Los veo volar, los oigo en lo alto,
papagayos que cantan
y traen la primavera en abril...
(Dick, cuando oyó por primera vez la canción, había comentado: «Los papagayos no cantan. Parlotean, quizá. Graznan. Pero cantar, ni en broma.» Claro, Dick se lo tomaba todo al pie de la letra, todo. No entendía de música ni de poesía y, sin embargo, lo que Dick tenía de prosaico, su modo positivista de enfocar las cosas, era lo que más atraía a Perry, pues eso hacía que Dick, comparado con él mismo, pareciera tan auténticamente duro, invulnerable, «totalmente masculino».)

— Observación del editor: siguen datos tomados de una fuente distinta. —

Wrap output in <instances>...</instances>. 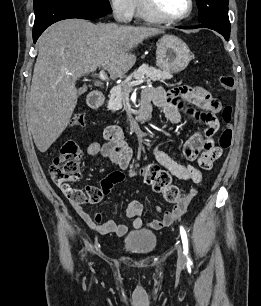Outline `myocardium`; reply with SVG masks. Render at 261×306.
<instances>
[{
    "label": "myocardium",
    "instance_id": "obj_1",
    "mask_svg": "<svg viewBox=\"0 0 261 306\" xmlns=\"http://www.w3.org/2000/svg\"><path fill=\"white\" fill-rule=\"evenodd\" d=\"M140 5L143 11L150 16L151 18L166 23L179 22L187 19L193 12L194 9V0H188V9L187 11L180 16L169 17L164 15L157 7L155 0H139Z\"/></svg>",
    "mask_w": 261,
    "mask_h": 306
}]
</instances>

Pero por muy satisfactorio que le resultara el ensueño de Las Vegas, otra de sus visiones lo empequeñecía. Desde la infancia y durante más de la mitad de los treinta y un años que tenía, había ido pidiendo folletos por correspondencia («Fortunas en el fondo del mar. Entrénese en su propia casa en sus ratos libres. Hágase rico pronto practicando la inmersión con equipo y a pulmón libre. Folletos gratis... »), contestando anuncios («Tesoro hundido. Cincuenta mapas auténticos. Oferta increíble...») que alimentaban el deseo ardiente de correr de veras la aventura que su imaginación le permitía experimentar una y otra vez: el sueño de sumergirse hasta lo más profundo en aguas desconocidas, de zambullirse en la verde oscuridad marina, deslizándose más allá de los escamosos centinelas de ojos salvajes, hasta llegar al casco de un buque que se perfilaba ante él, un galeón español naufragado, con una carga de perlas y diamantes y montañas de cofres de oro.